Che Albert Camus sia per il cinema un soggettista accattivante quanto ostico è evidente dai tanti tentativi, spesso malriusciti, effettuati anche da grandi registi (che si aggiungono a una miriade di autori televisivi) di adattare i suoi testi. Il materiale di partenza è sempre di indubbio interesse e tanti affrontano il cimento. Ma chi griderebbe al capolavoro per "Lo straniero" di Luchino Visconti o "
Il primo uomo" di Gianni Amelio, specie raffrontandoli con altre opere dei suddetti autori? Ora ci prova un regista meno esperto come il francese David Oelhoffen, il cui blasone è talmente inferiore che la sua selezione nel concorso di Venezia 71 ci aveva fatto preventivamente storcere il naso. L'opera quarta di questo cineasta mai, fino ad ora, distribuito in Italia, è una messa in immagini del racconto "L'ospite", inserito nella raccolta "L'esilio e il regno" e affronta il tema, caro a Camus, dell'identità in bilico tra Francia e Algeria.
Ambientato nel 1954 nello stato africano colonizzato dai transalpini, "Loin des hommes" narra dello scoppio della guerra civile e dell'insegnante Daru (Viggo Mortensen), dalle sembianze europee ma nato in Algeria, che vi rimane invischiato. Mentre alcuni suoi colleghi ci hanno lasciato le penne, accusati di connivenza e vittime di attentati, a Daru viene dato in consegna il prigioniero Mohamed (Reda Kateb) in attesa di essere processato per l'omicidio del cugino. Il che significa, in pratica, in procinto di essere giustiziato. A sorpresa, l'arabo preferisce questa sorte alla liberazione da parte dei suoi connazionali, poiché la sua morte per mano "esogena" interromperebbe la catena infinita di faide familiari previste dalla tradizione clanica. Ai tentativi di liberazione, ma anche al reclamo dei coloni che lo accusano pure di altri reati e intendono rivalersi, si oppone Daru, palesando una padronanza totale (eccessiva, ai fini della credibilità delle sequenze) delle armi da fuoco e delle tecniche di combattimento. Si scopre così essere un ufficiale riservista dell'esercito francese (ma non basta, sempre ai fini di cui sopra...).

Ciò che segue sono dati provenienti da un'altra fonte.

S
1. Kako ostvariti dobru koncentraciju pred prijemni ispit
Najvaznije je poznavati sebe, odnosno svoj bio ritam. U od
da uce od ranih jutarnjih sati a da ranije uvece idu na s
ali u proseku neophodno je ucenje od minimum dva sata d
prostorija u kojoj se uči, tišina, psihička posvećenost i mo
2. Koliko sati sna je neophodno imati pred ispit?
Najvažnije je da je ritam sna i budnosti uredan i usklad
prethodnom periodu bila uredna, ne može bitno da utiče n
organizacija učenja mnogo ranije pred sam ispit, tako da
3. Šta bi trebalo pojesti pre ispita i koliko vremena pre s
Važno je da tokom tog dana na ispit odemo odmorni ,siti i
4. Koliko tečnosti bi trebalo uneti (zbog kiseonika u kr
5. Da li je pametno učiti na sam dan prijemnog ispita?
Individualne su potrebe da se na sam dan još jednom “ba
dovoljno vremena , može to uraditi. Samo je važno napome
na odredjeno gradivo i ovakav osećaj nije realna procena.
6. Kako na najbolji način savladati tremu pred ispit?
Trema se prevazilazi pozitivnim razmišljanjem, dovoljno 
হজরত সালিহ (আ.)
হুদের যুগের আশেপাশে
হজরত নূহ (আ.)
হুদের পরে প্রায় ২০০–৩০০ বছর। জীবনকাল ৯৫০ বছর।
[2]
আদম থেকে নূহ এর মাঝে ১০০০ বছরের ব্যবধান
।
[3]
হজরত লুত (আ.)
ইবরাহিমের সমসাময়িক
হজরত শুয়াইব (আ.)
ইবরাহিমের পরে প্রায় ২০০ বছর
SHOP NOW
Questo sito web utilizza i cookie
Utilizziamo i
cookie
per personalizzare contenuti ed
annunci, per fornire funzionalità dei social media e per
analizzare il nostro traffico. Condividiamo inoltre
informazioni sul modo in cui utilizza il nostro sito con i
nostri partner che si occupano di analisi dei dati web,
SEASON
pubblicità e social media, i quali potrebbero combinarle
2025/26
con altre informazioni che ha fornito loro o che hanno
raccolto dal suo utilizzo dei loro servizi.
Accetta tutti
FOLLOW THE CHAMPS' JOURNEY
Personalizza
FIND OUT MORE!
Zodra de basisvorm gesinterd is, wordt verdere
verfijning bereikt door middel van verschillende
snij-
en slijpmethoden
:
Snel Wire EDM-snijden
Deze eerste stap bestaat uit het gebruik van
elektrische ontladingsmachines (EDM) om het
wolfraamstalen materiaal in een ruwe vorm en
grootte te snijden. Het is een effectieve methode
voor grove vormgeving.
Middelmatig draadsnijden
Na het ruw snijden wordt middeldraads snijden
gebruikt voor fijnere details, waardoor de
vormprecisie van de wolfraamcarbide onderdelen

Così, un uomo la cui missione era ormai, semplicemente, l'insegnamento, che crede nelle virtù dell'istruzione a partire dall'alfabetizzazione - come è implicito nell'incipit in cui spiega agli studenti il passaggio dalla preistoria alla storia, dunque la nascita della civiltà umana -, è costretto a tornare a raffrontarsi con la violenza. Per salvare se stesso e il nuovo convivente, intraprende un viaggio nei paesaggi desertici della catena montuosa dell'Atlas. Lo svolgimento che segue lambisce i canoni del western (obiettivo dichiarato del regista) e del
road movie, pur rimanendo nei ranghi del film storico e della riflessione culturale e politica offerta su un piatto d'argento dall'opera di Camus (un incontro fondamentale è quello di Daru con i suoi vecchi commilitoni, suoi sottoposti, che ora militano tra i ribelli; il film non manca di sottolineare i crimini di guerra commessi dai francesi). È questa la contraddizione irrisolta della pellicola. Le scene, frastornanti, di combattimento vengono restituite con uno stile che punta a una spettacolarizzazione eccessiva rispetto all'impianto realistico dell'assunto. Tuttavia, la strada percorsa fianco a fianco dai due solitari antieroi regala momenti di confronto, memoria, amicizia virile di rara profondità, e sequenze poetiche, toccanti, mirabili quanto a delicatezza, in ultima istanza memorabili, come quella nel bordello di Berzine.
Inadeguato e fuori parte, comunque, Viggo Mortensen, che recita in tre lingue ma, inamidato e inespressivo, sembra ricalcare il Tom Stall di "
A History of Violence", trapiantato pari pari in un contesto rispetto a cui è del tutto estraneo.